These days the Dragon took a habit of having a walk in the woods, and a secluded pond there was his final destination. He appreciated its placid waters and overgrown shores, its sentinel trees and patches of the blue reflected on the surface – a world within a world, embracing itself before the oncoming cold. He inhaled deeply and held his breath.

«How can wind bend a tree? It is just a wind,» a voice of a duck quacked to his left.

«It bends a tree,» said the Dragon without looking. «Do not forget about that.»

«Is it a riddle of some sort?»

«A riddle arises as soon as one has said it; when one has solved it, it is gone.»

«Sometimes it is not,» complained the duck. «For instance, I cannot enter the same wood twice. After I got out, it has changed and is not the same wood anymore.»

«Too bad for you,» said the Dragon sympathetically.

«It is not so bad,» intermitted another duck’s voice. «I cannot enter the same wood even once, for it is changing while I am entering it.»

«You enter the wood,» said the Dragon. «Is it not what matters?»

«Let me ask you something. When you come to this wood, is it the same wood for you and for us three?»

«It is the same for me, I dare say.»

The Dragon glanced at the ducks, which were circling lazily in the pond, their tiny legs working steadily in the shallows. Only two were present.

«You mentioned there were three of you.»

«There are three of us.»

«Where is the third?»

The duck pointed, and the Dragon could see a ginger shape lying in a heap on the ground, surrounded by a few feathers. It was furry, spread-eagled and in considerable dishevelment. Of all things it came closest to a dead fox.

«It is a dead fox,» said the Dragon.

«The fox ate the duck,» explained the duck.

«Did the fox die after that or before?»

«It was already dead when we all got here.»

«It must be quite alive by now,» said the Dragon.

In the meantime the fox indeed grew tired of being dead. It lifted an arm tentatively, then a leg, wiggled its ears and after a short hesitation bounced energetically. The ducks, scared, took off promptly, crying in alarm. The Dragon looked at the fox, and the fox looked back with some insolence; they both started strolling along the shore.

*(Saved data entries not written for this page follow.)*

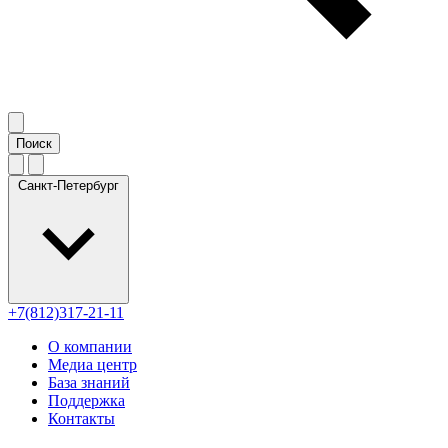
Санкт-Петербург
+7(812)317-21-11
О компании
Медиа центр
База знаний
Поддержка
Контакты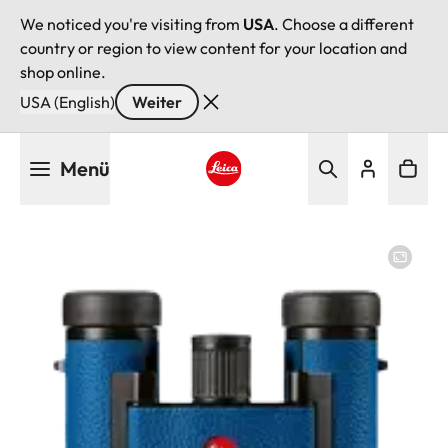
We noticed you're visiting from
USA
. Choose a different
country or region to view content for your location and
shop online.
USA (English)
Weiter
Direkt
Menü
zum
Inhalt
Leica logo - Home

«How do you like lilies?» said the Dragon. «They are splendid this time of year, especially those that sprout on the water.»

«I see no lilies on the water,» objected the fox. «None.»

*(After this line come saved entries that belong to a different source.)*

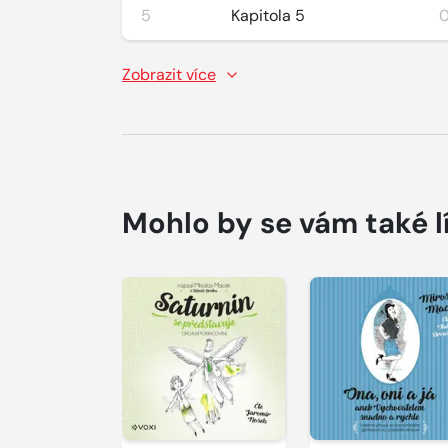
5
Kapitola 5
0
Zobrazit více
Mohlo by se vám také l
Přehrát
ukázku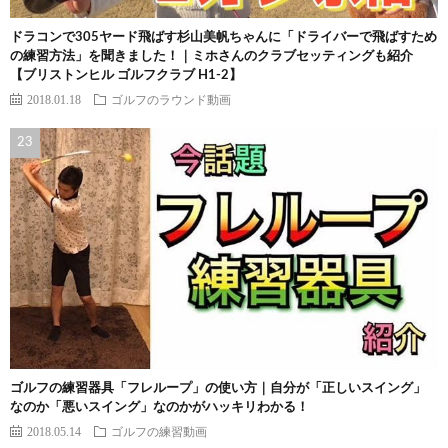
ドラコンで305ヤード飛ばす杉山美帆ちゃんに「ドライバーで飛ばすため
の練習方法」を聞きました！｜ミホさんのクラブセッティングも紹介
【ブリストンヒル ゴルフクラブ H1-2】
2018.01.18
ゴルフのラウンド動画
ゴルフの練習器具「フレループ」の使い方｜自分が「正しいスイング」
なのか「悪いスイング」なのかがハッキリわかる！
2018.05.14
ゴルフの練習動画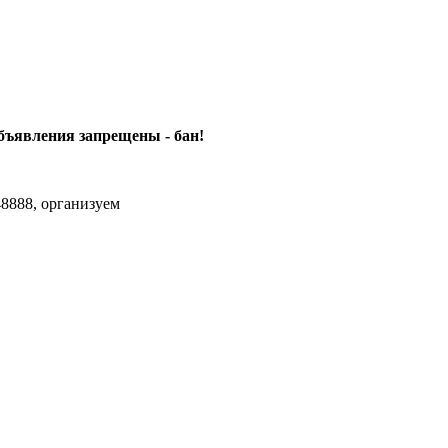
объявления
запрещены - бан!
8888, организуем
agram Max.zhussupov. Сходку юбилейную давайте организуем.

They passed several water-lilies, and the Dragon indicated one:

«See? That is what I was talking about.»

«It is not a lily but a water-lily,» remarked the fox irritably.

«I often mean water-lily when I say lily,» said the Dragon. «Any sign is arbitrary before it is applied. Only afterwards it gains meaning that it lacked previously, and that connects it to the thing it represents; they both almost become one.»

«If a sign gets extra meaning, it becomes another sign altogether.»

«Almost, I said.»

The fox prickled its ears at a far-off sound and appeared to listen intently.

«And my sign and your sign might not be the same.»

«I know nothing about any signs,» said the fox with a dreamy expression on its face. «But that duck was exceptionally delicious.»

«To see that, I do not have to look.»

«You are able to see without looking?»

«Do you want to try me?»

«All right. How many eyes have you got?» inquired the fox.

«A pair of them, I suppose,» said the Dragon absent-mindedly.

«Did you count

«I told you, dragons do not have to. Our very ability to think and to talk is all about replacing things with ideas, with signs.»

«An idea of a thing is not its perfect image!» protested the fox.

«Just so. It needs to connect, above all, with other ideas and only so much with the thing itself. New ideas are thus determined by old ideas and cannot exist without them.»

«Unlike new things.»

«That is immaterial. When we think we talk about a thing, we really talk about an idea of a thing.»

«A thing precedes an idea, no?»

«I would not put it precisely like that,» said the Dragon.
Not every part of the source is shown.